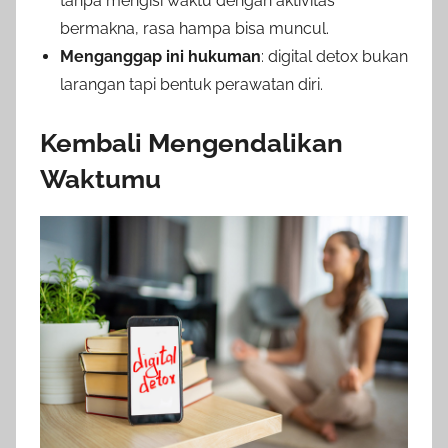
tanpa mengisi waktu dengan aktivitas
bermakna, rasa hampa bisa muncul.
Menganggap ini hukuman
: digital detox bukan
larangan tapi bentuk perawatan diri.
Kembali Mengendalikan
Waktumu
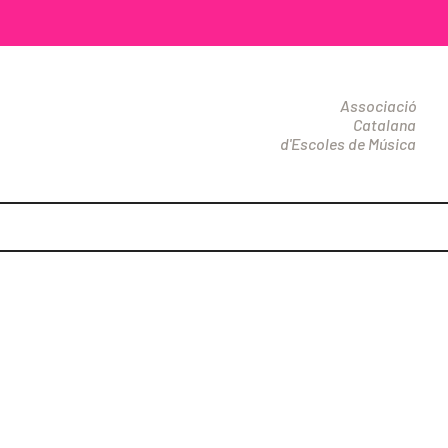
Associació
Catalana
d'Escoles de Música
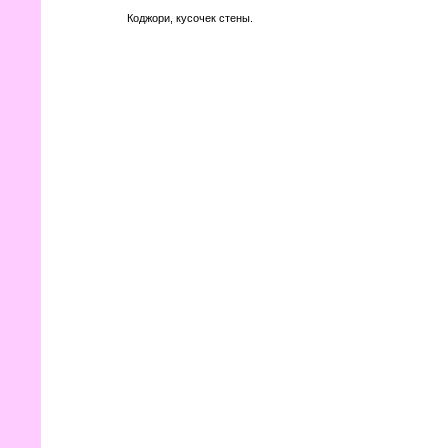
Коджори, кусочек стены.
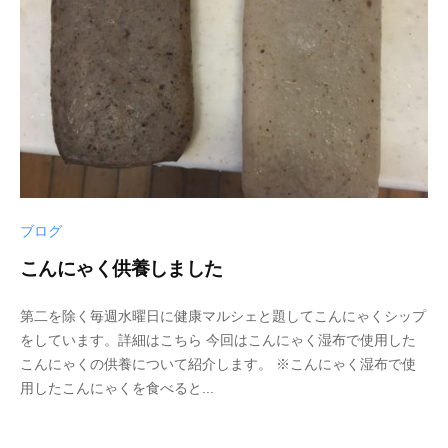
ブログ
こんにゃく供養しました
2
b
/
第二を除く毎週水曜日に健康マルシェと題してこんにゃくシップ
0
y
0
をしています。詳細はこちら 今回はこんにゃく湿布で使用した
2
p
件
こんにゃくの供養について紹介します。 ※こんにゃく湿布で使
1
h
の
用したこんにゃくを食べると...
年
d
コ
2
5
メ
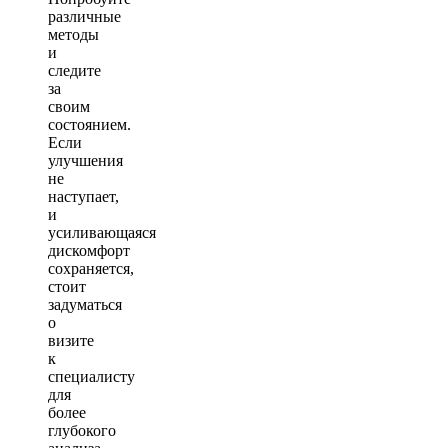
различные
методы
и
следите
за
своим
состоянием.
Если
улучшения
не
наступает,
и
усиливающаяся
дискомфорт
сохраняется,
стоит
задуматься
о
визите
к
специалисту
для
более
глубокого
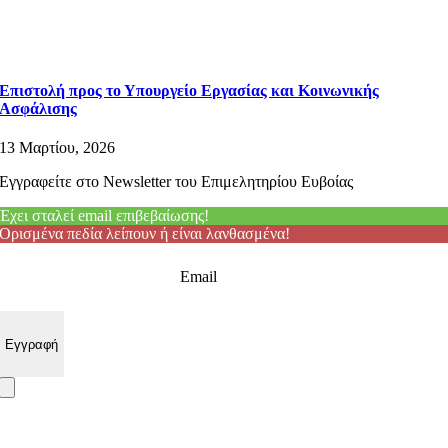
Επιστολή προς το Υπουργείο Εργασίας και Κοινωνικής
Ασφάλισης
13 Μαρτίου, 2026
Εγγραφείτε στο Newsletter του Επιμελητηρίου Ευβοίας
Έχει σταλεί email επιβεβαίωσης!
Ορισμένα πεδία λείπουν ή είναι λανθασμένα!
Email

────────────────────────────────────────

Aim of the exercise:
With the line containing "をしています。詳細はこちら 今回はこんにゃく湿布で使用した" as the first line and the last line of the listing as the final one, reproduce that span exactly, without pictures.

Answer space:
をしています。詳細はこちら 今回はこんにゃく湿布で使用した
2
p
件
こんにゃくの供養について紹介します。 ※こんにゃく湿布で使
1
h
の
用したこんにゃくを食べると...
年
d
コ
2
5
メ
различные
методы
и
следите
за
своим
состоянием.
Если
улучшения
не
наступает,
и
усиливающаяся
дискомфорт
сохраняется,
стоит
задуматься
о
визите
к
специалисту
для
более
глубокого
Επιστολή προς το Υπουργείο Εργασίας και Κοινωνικής
Ασφάλισης
13 Μαρτίου, 2026
Εγγραφείτε στο Newsletter του Επιμελητηρίου Ευβοίας
Έχει σταλεί email επιβεβαίωσης!
Ορισμένα πεδία λείπουν ή είναι λανθασμένα!
Email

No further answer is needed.